Metadata-Version: 2.4
Name: codedebrief
Version: 0.12.0
Summary: Visual code workflow explorer for coding agents. Builds deterministic, source-grounded Mermaid flowcharts via MCP, local-first, with no API key.
Project-URL: Homepage, https://github.com/ferdinandobons/CodeDebrief
Project-URL: Documentation, https://github.com/ferdinandobons/CodeDebrief#readme
Project-URL: Issues, https://github.com/ferdinandobons/CodeDebrief/issues
Project-URL: Source, https://github.com/ferdinandobons/CodeDebrief
Author: Ferdinando Bonsegna
License-Expression: Apache-2.0
License-File: LICENSE
License-File: NOTICE
Keywords: ai-agents,code-comprehension,code-navigation,coding-agents,cpp,developer-tools,flowchart,javascript,local-first,mcp,mcp-server,mermaid,model-context-protocol,python,source-code-analysis,static-analysis,tree-sitter,typescript,visualization,workflow
Classifier: Development Status :: 3 - Alpha
Classifier: Environment :: Console
Classifier: Intended Audience :: Developers
Classifier: License :: OSI Approved :: Apache Software License
Classifier: Operating System :: OS Independent
Classifier: Programming Language :: Python :: 3
Classifier: Programming Language :: Python :: 3.10
Classifier: Programming Language :: Python :: 3.11
Classifier: Programming Language :: Python :: 3.12
Classifier: Programming Language :: Python :: 3.13
Classifier: Topic :: Software Development :: Documentation
Classifier: Topic :: Software Development :: Libraries :: Python Modules
Requires-Python: >=3.10
Requires-Dist: jsonschema>=4.23
Requires-Dist: mcp<2,>=1.27
Requires-Dist: tomli>=2.0; python_version < '3.11'
Requires-Dist: tree-sitter-c-sharp<0.24,>=0.23
Requires-Dist: tree-sitter-c<0.24,>=0.23
Requires-Dist: tree-sitter-cpp<0.24,>=0.23
Requires-Dist: tree-sitter-go<0.24,>=0.23
Requires-Dist: tree-sitter-java<0.24,>=0.23
Requires-Dist: tree-sitter-php<0.24,>=0.23
Requires-Dist: tree-sitter-ruby<0.24,>=0.23
Requires-Dist: tree-sitter-rust<0.24,>=0.23
Requires-Dist: tree-sitter-typescript<0.24,>=0.23.2
Requires-Dist: tree-sitter<0.26,>=0.25.2
Provides-Extra: dev
Requires-Dist: mypy>=1.15; extra == 'dev'
Requires-Dist: pytest-cov>=6; extra == 'dev'
Requires-Dist: pytest>=8.3; extra == 'dev'
Requires-Dist: ruff>=0.11; extra == 'dev'
Requires-Dist: tomli>=2.0; extra == 'dev'
Provides-Extra: mcp
Description-Content-Type: text/markdown

# CodeDebrief

CodeDebrief turns source code into deterministic, source-grounded workflow flowcharts for
humans and coding agents.

It is a local-first code comprehension tool that builds a source-grounded workflow model
of a codebase and exposes that model in two ways:

- `codedebrief view` for manual exploration of the complete graph.
- MCP `agent_context` for coding agents that need a bounded, source-grounded
  `workflow_slice`.

The product unit is the `workflow_slice`: a deterministic slice of the modeled code
logic selected from a question, changed file, symbol, state, flow id, or dependency path.
Agents can render that slice visually, explain it, expand it, or trace a path without
inventing steps that are not in the graph.

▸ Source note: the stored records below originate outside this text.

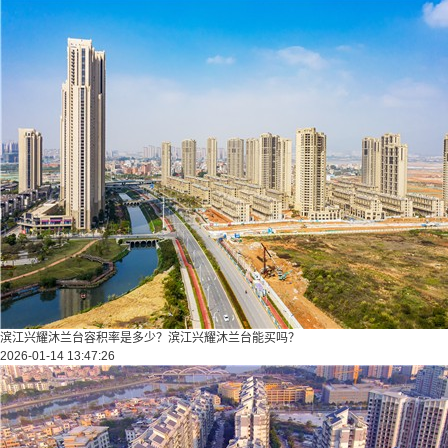
滨江兴耀沐兰台容积率是多少？滨江兴耀沐兰台能买吗？
2026-01-14 13:47:26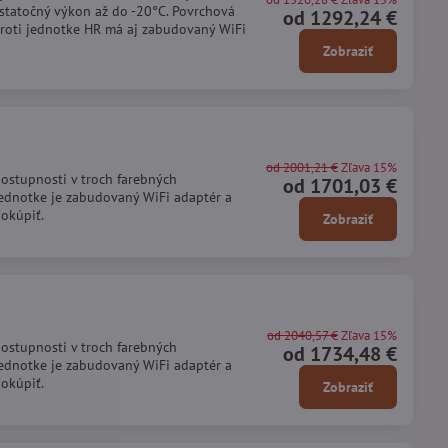
statočný výkon až do -20°C. Povrchová
od 1292,24 €
proti jednotke HR má aj zabudovaný WiFi
Zobraziť
od 2001,21 €
Zľava 15%
ostupnosti v troch farebných
od 1701,03 €
 jednotke je zabudovaný WiFi adaptér a
dokúpiť.
Zobraziť
od 2040,57 €
Zľava 15%
ostupnosti v troch farebných
od 1734,48 €
 jednotke je zabudovaný WiFi adaptér a
dokúpiť.
Zobraziť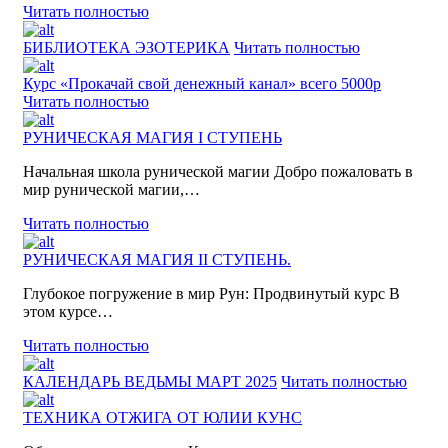
Читать полностью
БИБЛИОТЕКА ЭЗОТЕРИКА
Читать полностью
Курс «Прокачай свой денежный канал» всего 5000р
Читать полностью
РУНИЧЕСКАЯ МАГИЯ I СТУПЕНЬ
Начальная школа рунической магии Добро пожаловать в
мир рунической магии,…
Читать полностью
РУНИЧЕСКАЯ МАГИЯ II СТУПЕНЬ.
Глубокое погружение в мир Рун: Продвинутый курс В
этом курсе…
Читать полностью
КАЛЕНДАРЬ ВЕДЬМЫ МАРТ 2025
Читать полностью
ТЕХНИКА ОТЖИГА ОТ ЮЛИИ КУНС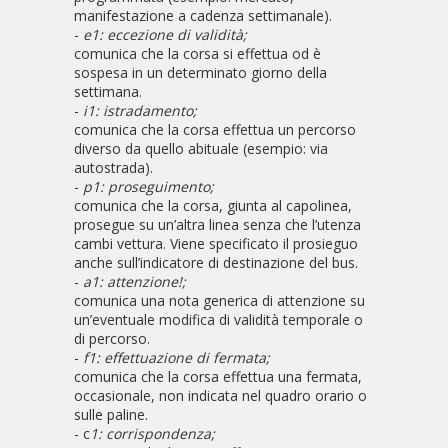
manifestazione a cadenza settimanale).
-
e1: eccezione di validità;
comunica che la corsa si effettua od è
sospesa in un determinato giorno della
settimana.
-
i1: istradamento;
comunica che la corsa effettua un percorso
diverso da quello abituale (esempio: via
autostrada).
-
p1: proseguimento;
comunica che la corsa, giunta al capolinea,
prosegue su un’altra linea senza che l’utenza
cambi vettura. Viene specificato il prosieguo
anche sull’indicatore di destinazione del bus.
-
a1: attenzione!;
comunica una nota generica di attenzione su
un’eventuale modifica di validità temporale o
di percorso.
-
f1: effettuazione di fermata;
comunica che la corsa effettua una fermata,
occasionale, non indicata nel quadro orario o
sulle paline.
- c
1: corrispondenza;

CodeDebrief is not a bug finder, a generic graph database, or an LLM enrichment service.
The core workflow is deterministic, local, and offline. No LLM provider key is required.

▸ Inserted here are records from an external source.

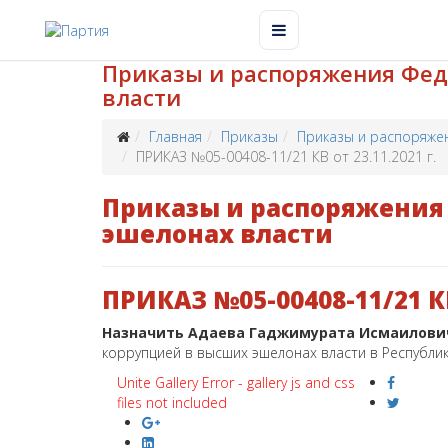
Приказы и распоряжения Фед
власти
Главная
Приказы
Приказы и распоряже
ПРИКАЗ №05-00408-11/21 КВ от 23.11.2021 г.
Приказы и распоряжения 
эшелонах власти
ПРИКАЗ №05-00408-11/21 КВ 
Назначить Адаева Гаджимурата Исмаилов
коррупцией в высших эшелонах власти в Республи
Unite Gallery Error - gallery js and css
files not included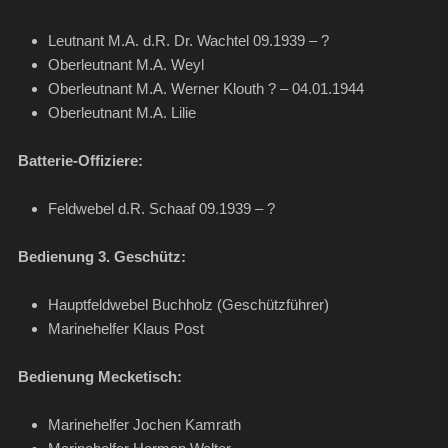
Leutnant M.A. d.R. Dr. Wachtel 09.1939 – ?
Oberleutnant M.A. Weyl
Oberleutnant M.A. Werner Klouth ? – 04.01.1944
Oberleutnant M.A. Lilie
Batterie-Offiziere:
Feldwebel d.R. Schaaf 09.1939 – ?
Bedienung 3. Geschütz:
Hauptfeldwebel Buchholz (Geschützführer)
Marinehelfer Klaus Post
Bedienung Mecketisch:
Marinehelfer Jochen Kamrath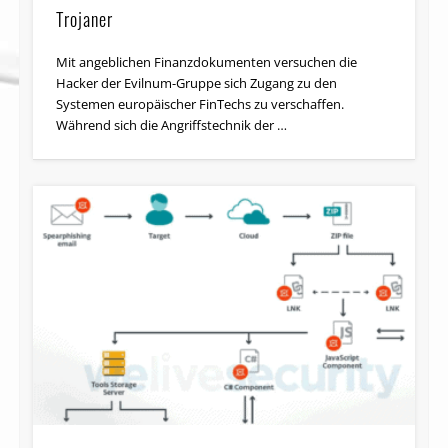
Trojaner
Mit angeblichen Finanzdokumenten versuchen die
Hacker der Evilnum-Gruppe sich Zugang zu den
Systemen europäischer FinTechs zu verschaffen.
Während sich die Angriffstechnik der …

![Compact source-backed workflow visual generated from a CodeDebrief slice](docs/assets/codedebrief-workflow-preview.png)

Example output: a compact presentation layer generated from local CodeDebrief artifacts.
Canonical workflow visuals are vertical by default; horizontal diagrams are used when the
user explicitly asks for a compact overview.

> Status: pre-1.0 alpha. The model is versioned, but schema and MCP payloads may evolve
> before 1.0.
>
> Latest release: [v0.12.0](https://github.com/ferdinandobons/CodeDebrief/releases/tag/v0.12.0)
> · [Changelog](CHANGELOG.md)

## Why It Exists

Coding agents are useful only when they understand the logic they are about to explain or
change. Reading files one by one is slow and inconsistent; asking an LLM to reconstruct a
workflow from source often produces different diagrams for the same prompt.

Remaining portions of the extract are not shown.